The New York Times describes it like this: “... the rebooted campaign [will not be burdened with] clear rules, [and will have] ample potential for influence-peddling and no real precedent in national politics. Unlike a presidential campaign, Organizing for Action has been set up as a tax exempt social welfare group ... it is not bound by federal contribution limits, laws that bar White House officials from soliciting contributions, or stringent reporting requirements .... “
At least half the group’s budget will be raised from donors who will contribute or raise $500,000. Big donors will have access to the president and would likely be the group to which the president doles out choice positions such as ambassadorships.
Bob Edgar of Common Cause said, “It just smells.” Edgar’s organization advocates increased campaign reform. “The president is setting a very bad model setting up this organization.” Other watchdog groups rebuked the president’s new advocacy group.
A number of Obama actions have been equally damaging to efforts to limit campaign money such as his approval of super PACs established by former aides and accepting large corporate contributions for his second inauguration.
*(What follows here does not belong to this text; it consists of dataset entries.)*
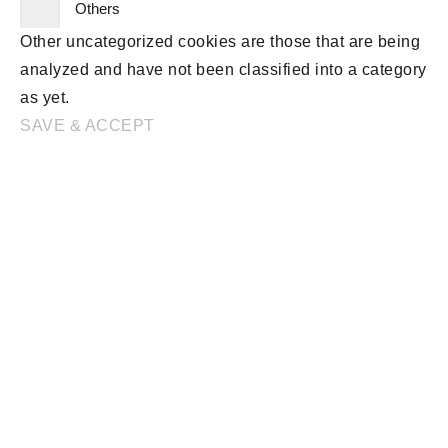
Others
Other uncategorized cookies are those that are being
analyzed and have not been classified into a category
as yet.
SAVE & ACCEPT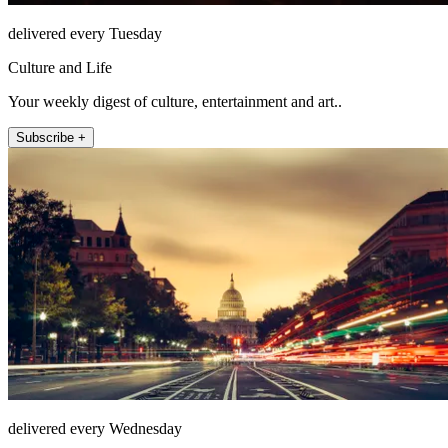
delivered every Tuesday
Culture and Life
Your weekly digest of culture, entertainment and art..
Subscribe +
delivered every Wednesday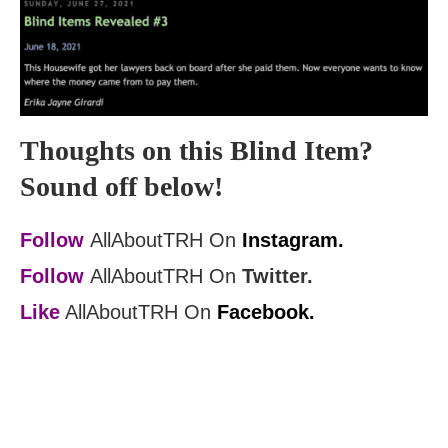
Thoughts on this Blind Item?
Sound off below!
Follow
AllAboutTRH On
Instagram.
Follow
AllAboutTRH On
Twitter.
Like
AllAboutTRH On
Facebook.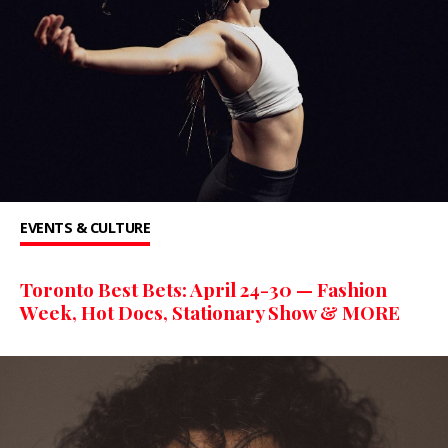
EVENTS & CULTURE
Toronto Best Bets: April 24-30 — Fashion
Week, Hot Docs, Stationary Show & MORE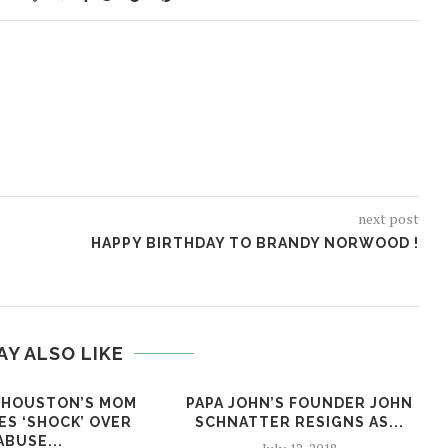
next post
HAPPY BIRTHDAY TO BRANDY NORWOOD !
AY ALSO LIKE
 HOUSTON’S MOM
PAPA JOHN’S FOUNDER JOHN
ES ‘SHOCK’ OVER
SCHNATTER RESIGNS AS...
ABUSE...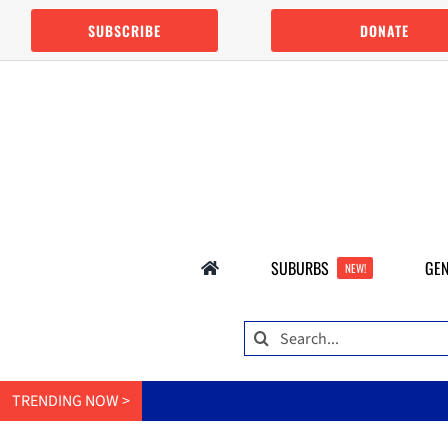
Skip
SUBSCRIBE
DONATE
to
content
SUBURBS
GEN
NEW!
Search
for:
TRENDING NOW >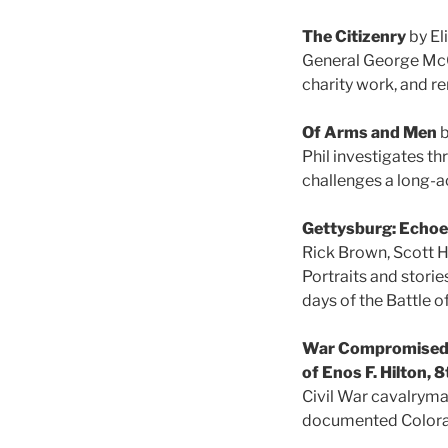
The Citizenry
by El
General George McCle
charity work, and r
Of Arms and Men
b
Phil investigates th
challenges a long-a
Gettysburg: Echoes
Rick Brown, Scott H
Portraits and storie
days of the Battle o
War Compromised H
of Enos F. Hilton, 
Civil War cavalryman
documented Color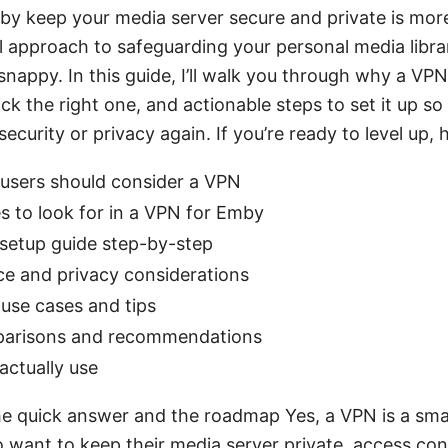
by keep your media server secure and private is mor
al approach to safeguarding your personal media libr
nappy. In this guide, I’ll walk you through why a VPN
k the right one, and actionable steps to set it up so
ecurity or privacy again. If you’re ready to level up, h
sers should consider a VPN
s to look for in a VPN for Emby
 setup guide step-by-step
e and privacy considerations
use cases and tips
parisons and recommendations
 actually use
he quick answer and the roadmap Yes, a VPN is a sm
want to keep their media server private, access con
And, in his first election campaign, Obama broke a promise and opted out of public support of his election efforts.
The OFA is a grossly inappropriate organization for the president to be associated with. The president has a very powerful bully pulpit from which he can speak directly to the American people, so, he does not need additional lines of communication paid for by wealthy supporters. To raise money and treat day-to-day presidential activities while in a campaign mode is unprecedented. And to do so without regulation and supported by unlimited contributions is a travesty.
The president promised to address campaign reform before he was elected in 2008. He broke that promise and now has become a huge impediment in the efforts to decrease campaign cash influence in government.